Large language models subtly but systematically change what people mean when they write: heavy LLM users produce nearly 70% more neutral answers and report less creative, less ‘in‑their‑voice’ prose. When asked to revise human essays or write peer reviews, LLMs frequently alter semantics and give reviews that weight clarity/significance less and score papers roughly one point higher on average.

How LLMs Distort Our Written Language

Marwa Abdulhai, Isadora White, Yanming Wan, Ibrahim Qureshi, Joel Leibo, Max Kleiman-Weiner, Natasha Jaques · March 18, 2026

arxiv quasi_experimental medium evidence 7/10 relevance Source PDF

LLM use systematically alters writers’ voice and semantic meaning—heavy users produce far more neutral answers and edits by LLMs change essay meaning even under ‘grammar-only’ prompts—while AI-generated peer reviews tend to emphasize different criteria and give on average one point higher scores.

Large language models (LLMs) are used by over a billion people globally, most often to assist with writing. In this work, we demonstrate that LLMs not only alter the voice and tone of human writing, but also consistently alter the intended meaning. First, we conduct a human user study to understand how people actually interact with LLMs when using them for writing.
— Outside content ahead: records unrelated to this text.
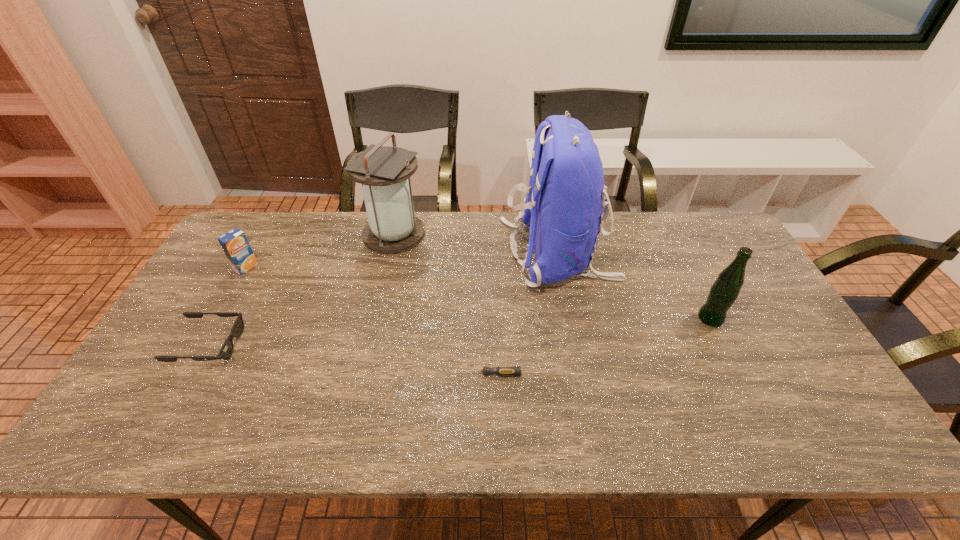 Locate an element on the screen. The width and height of the screenshot is (960, 540). vacant space that's between the tallest object and the shortest object is located at coordinates (522, 313).

The height and width of the screenshot is (540, 960). Identify the location of vacant space that is in between the screwdriver and the orange_juice. (366, 320).

Where is `vacant space that is in between the screwdriver and the fourth shortest object`? This screenshot has height=540, width=960. vacant space that is in between the screwdriver and the fourth shortest object is located at coordinates (598, 346).

Image resolution: width=960 pixels, height=540 pixels. I want to click on empty location between the third tallest object and the nearest object, so click(598, 346).

Locate an element on the screen. The height and width of the screenshot is (540, 960). unoccupied position between the shortest object and the orange_juice is located at coordinates (366, 320).

What are the coordinates of `free space between the tallest object and the beer bottle` in the screenshot? It's located at (635, 286).

Where is `free space between the tallest object and the third object from left to right`? This screenshot has width=960, height=540. free space between the tallest object and the third object from left to right is located at coordinates (476, 244).

I want to click on free spot between the nearest object and the tallest object, so pos(522,313).

Identify which object is the nearest to the beer bottle. Please provide its 2D coordinates. Your answer should be formatted as a tuple, i.e. [(x, y)], where the tuple contains the x and y coordinates of a point satisfying the conditions above.

[(564, 205)]

Image resolution: width=960 pixels, height=540 pixels. Identify the location of object that is the second closest to the tallest object. (501, 370). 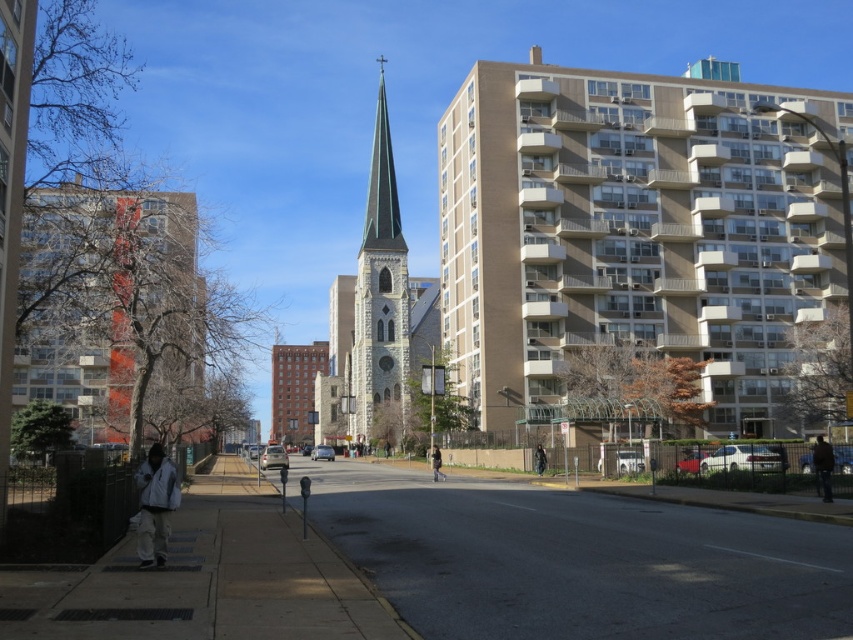 Question: Does gray stone church at center have a larger size compared to dark gray pants at center?

Choices:
 (A) yes
 (B) no

Answer: (A)

Question: Which object is positioned farthest from the gray stone church steeple at center?

Choices:
 (A) gray asphalt road at center
 (B) dark blue jacket at lower right
 (C) dark gray pants at center

Answer: (B)

Question: Which of these objects is positioned farthest from the gray stone spire at center?

Choices:
 (A) gray asphalt road at center
 (B) gray stone church steeple at center

Answer: (A)

Question: Is stone steeple at center below orange brick church at left?

Choices:
 (A) no
 (B) yes

Answer: (A)

Question: Which object is positioned farthest from the dark blue jacket at lower right?

Choices:
 (A) black leather jacket at lower center
 (B) gray stone church steeple at center
 (C) white fleece jacket at lower left
 (D) orange brick church at left

Answer: (B)

Question: Is orange brick church at left wider than gray stone spire at center?

Choices:
 (A) yes
 (B) no

Answer: (A) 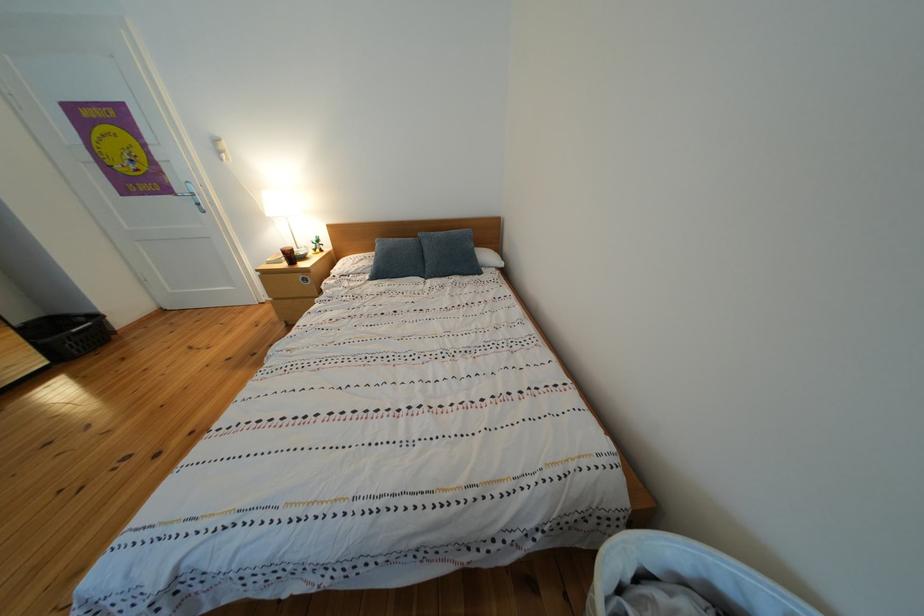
Our findings reveal that extensive LLM use led to a nearly 70% increase in essays that remained neutral in answering the topic question. Significantly more heavy LLM users reported that the writing was less creative and not in their voice. Next, using a dataset of human-written essays that was collected in 2021 before the widespread release of LLMs, we study how asking an LLM to revise the essay based on the human-written feedback in the dataset induces large changes in the resulting content and meaning. We find that even when LLMs are prompted with expert feedback and asked to only make grammar edits, they still change the text in a way that significantly alters its semantic meaning. We then examine LLM-generated text in the wild, specifically focusing on the 21% of AI-generated scientific peer reviews at a recent top AI conference. We find that LLM-generated reviews place significantly less weight on clarity and significance of the research, and assign scores that, on average, are a full point higher.These findings highlight a misalignment between the perceived benefit of AI use and an implicit, consistent effect on the semantics of human writing, motivating future work on how widespread AI writing will affect our cultural and scientific institutions.

Summary

Main Finding

LLMs used as writing assistants systematically change not just surface style but the intended semantic content of human writing. In experiments and large-scale analyses the authors show that (a) heavy LLM use drives essays toward neutral/altered argumentative stances and reduced perceived creativity/voice, (b) LLM edits — even under “grammar” or minimal-edit instructions — induce large, consistent semantic shifts away from human revisions, and (c) LLM-generated peer reviews shift evaluative criteria and give substantially higher scores (≈1 point on average), indicating institutional-level effects.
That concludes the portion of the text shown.